Judging by the sagging appearance of his face, that last admission hadn't really helped the cause.

"Look," she said, "we've got some overlap, you and I. But some fundamental differences, too. I carry something around inside me that can hurt people, no matter how much I might love them. It's been a long time since I've had an accident, but it's there. And every so often, I've gotten this idea in my head that I can leave it behind. I don't really believe that, of course, I just act like it's true.

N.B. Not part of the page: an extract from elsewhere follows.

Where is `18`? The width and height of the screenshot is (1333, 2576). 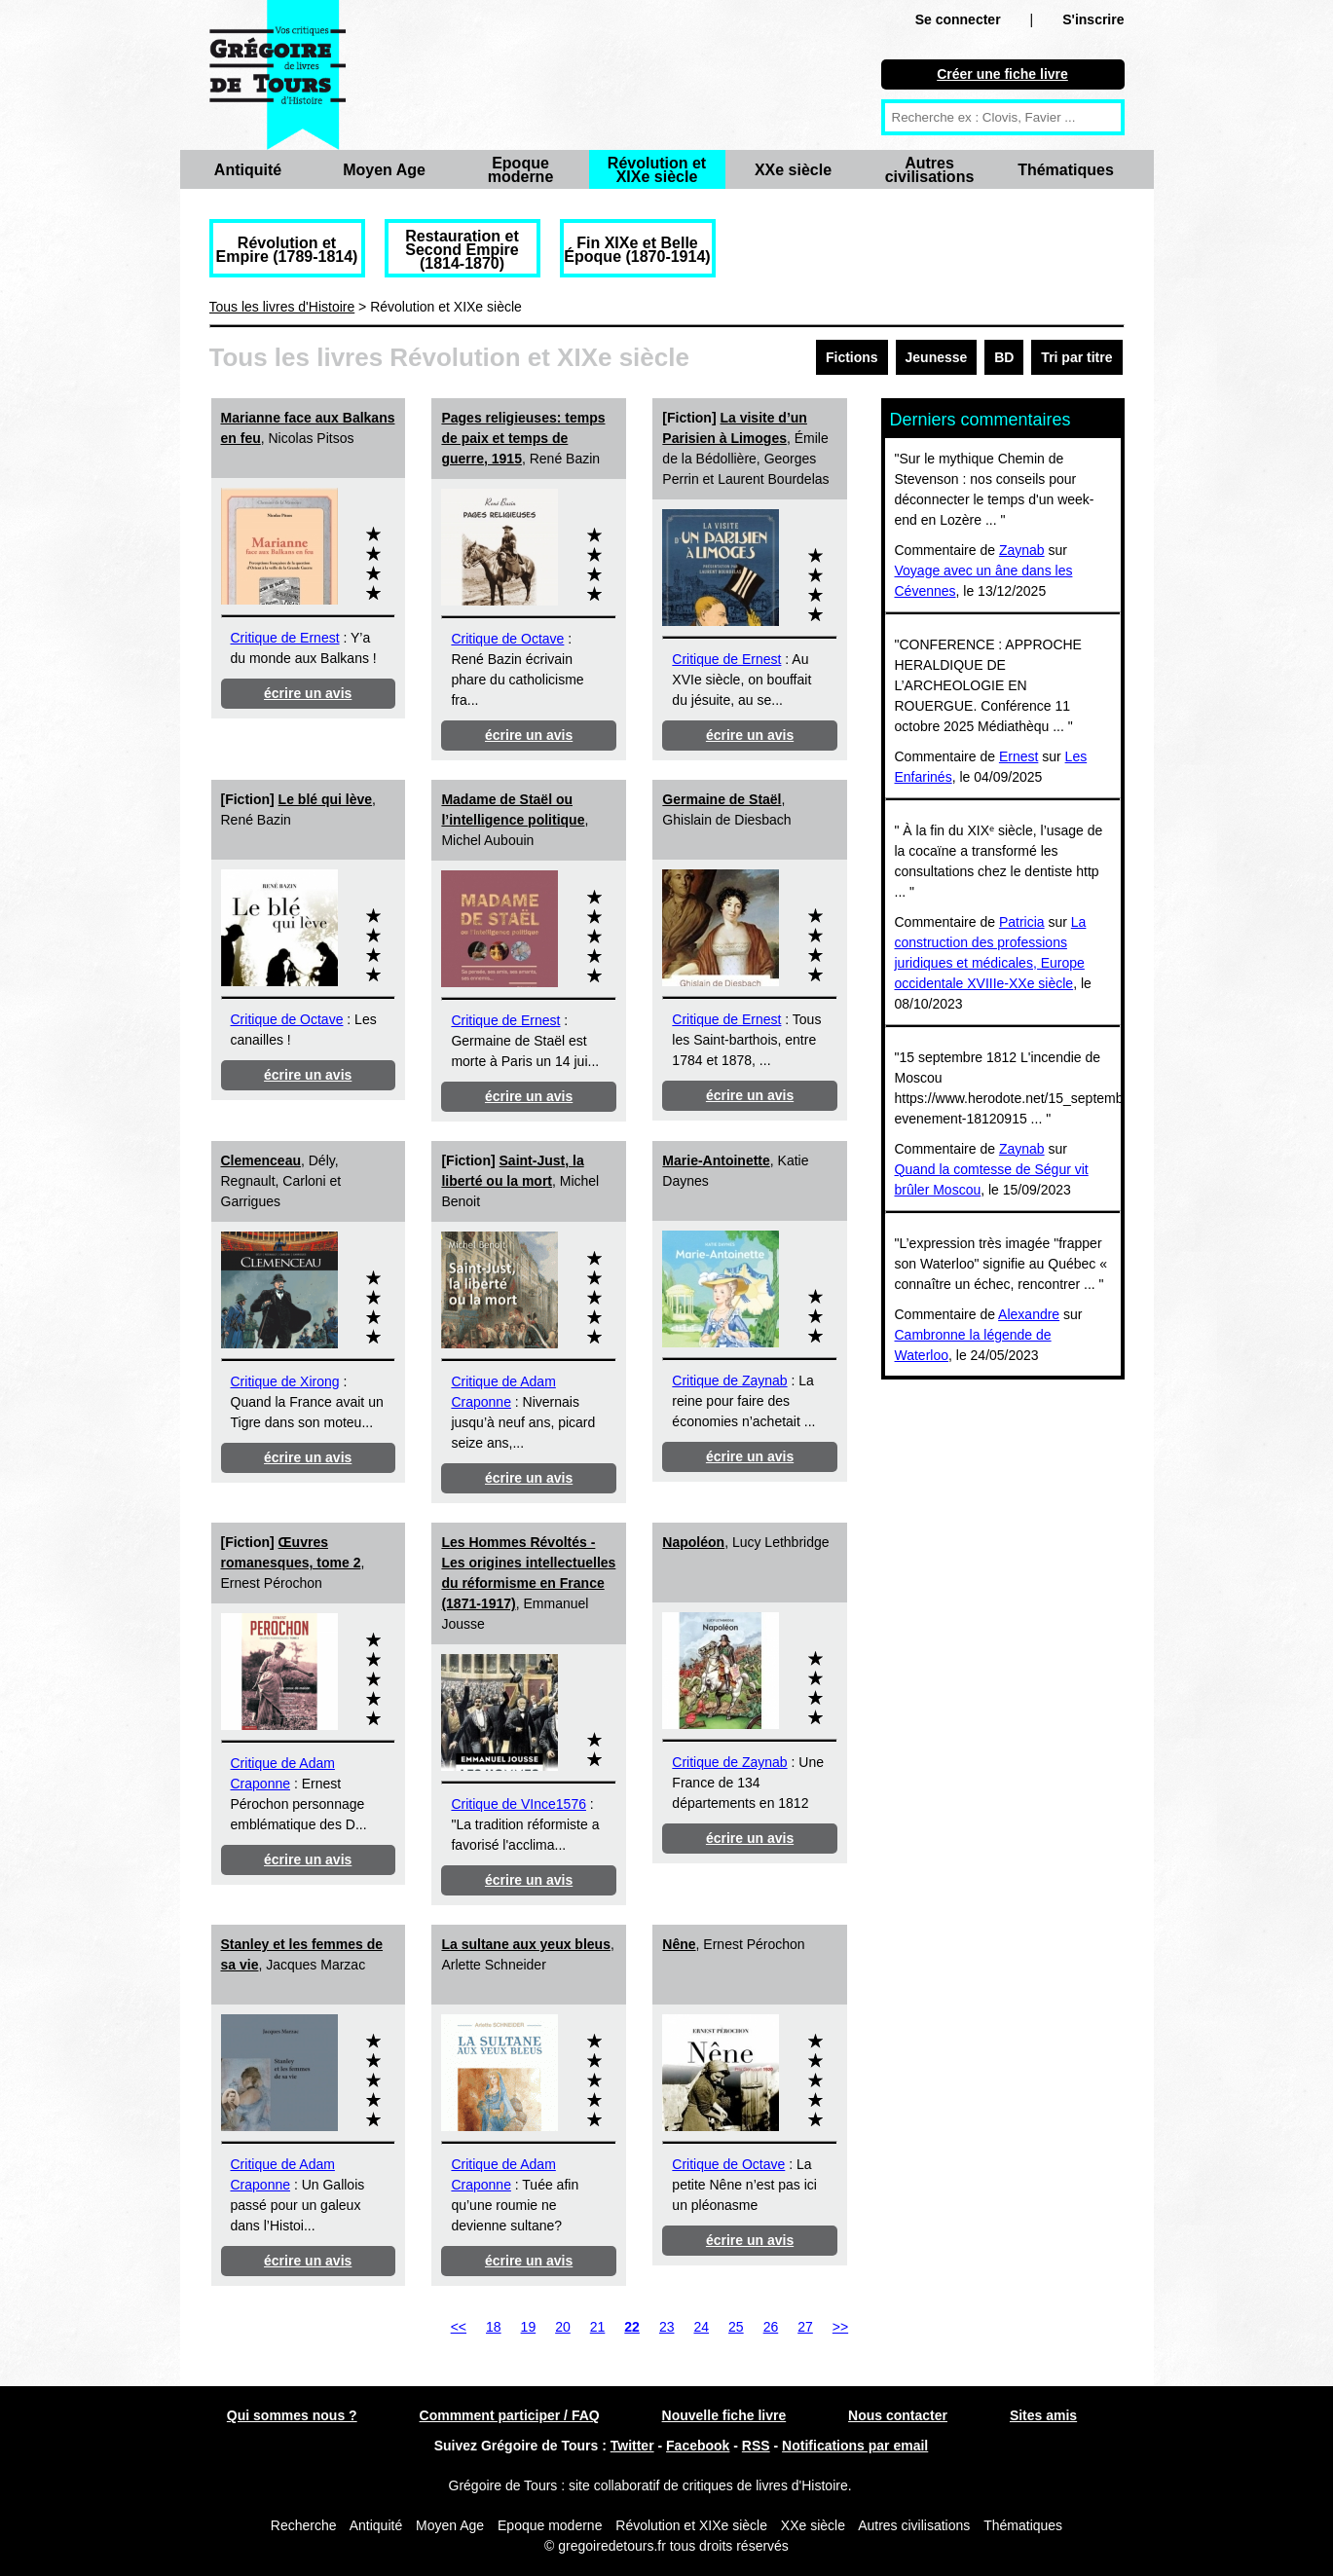 18 is located at coordinates (493, 2327).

"You, though...what gradually consumed you until you almost let it kill you...you can impose restrictions on that in a way I never could with mine. As long as you're in a place where you can control your environment and the objects in it, then you can keep the bad shit at arm's length. Literally. You can
do
that at the bureau. Now, it's not free. They'll need your help sometimes, like we do now--hey, they'll demand it sometimes--and yeah, there'll be bad shit involved. That's the nature of the beast. But you won't be facing it alone. I
will
be there to catch you if you fall, I've always promised you that. So the BPRD...maybe it won't be your salvation, because that's something you'll have to find in yourself. But it
can
be your sanctuary. And that, I guarantee you."

Spoken as one who'd come crawling back to sanctuary a dozen times--was that good or bad? She didn't know, but she'd at least spoken from the heart.

"So...are we okay here?" she asked.

"Yeah, we're good." He shoved back the sleeves of his sweatshirt and flannel and, with a grin, held out the knobby stump of his left arm. More amputee humor. "Shake on it?"

Half an hour later she noticed Father Artaud coming up the street. The sight of a man in a black cassock riding a bicycle--she'd seen it at least a dozen times just since yesterday and it never looked any less ungainly. As Artaud dismounted, she leaned out to watch him chain the bike to a wrought iron railing on the front of the building.

"I see that!" she called down; startled, he looked up as if expecting to see the finger of God. "What kind of message does that send about your faith in your fellow man?"

As usual, he seemed to have no idea how to answer her, and she rather liked the feeling, however fleeting, of having that effect on a man. The fact that it was a priest, though...she couldn't decide if the whole business was playful, irreverent, or just plain pathetic on her part.

After he'd jogged up the four flights of stairs--scarcely breathing harder, okay, impressive--she got Rogier a water and introduced him to Campbell, who, she was relieved to see, refrained from offering to shake with his stump this time. Refrained from offering to shake at all, she noticed, but he was subtle about it, standing a couple of feet out of reach behind the two-sided kitchen counter. Not all of his coping skills had come from the bureau. He'd brought a few with him.

Rogier unburdened himself of a bag that he'd carried looped over his shoulder and across his chest. He set it on the amber tiles of the countertop and spread out its contents: a ring, an ornate pen that looked made of walnut, a missal, several more items.

"Wow, good job," Liz said. "You know, if this priest thing doesn't work out, you could have a solid career as a pickpocket."

"Please..." He looked as though he needed an antacid. "I don't feel good about this, not a bit."

"You'll be returning them on the sly, so I think you'll be in the clear. I'm pretty sure the commandment is 'Thou shalt not steal,' not 'Thou shalt not borrow without permission,' " Liz said. "So...let's see if we can't find out who's been breaking 'Thou shalt not kill.' "

It was Hellboy's idea, and a calculated risk, but his gut feeling was that among all those they had dealt with, Father Artaud was the one who kept the best interests of the Masada Scroll closest to his heart. That the Belgian archivist cherished it first and foremost as an artifact that had survived two millennia, not what it might represent between opposing factions.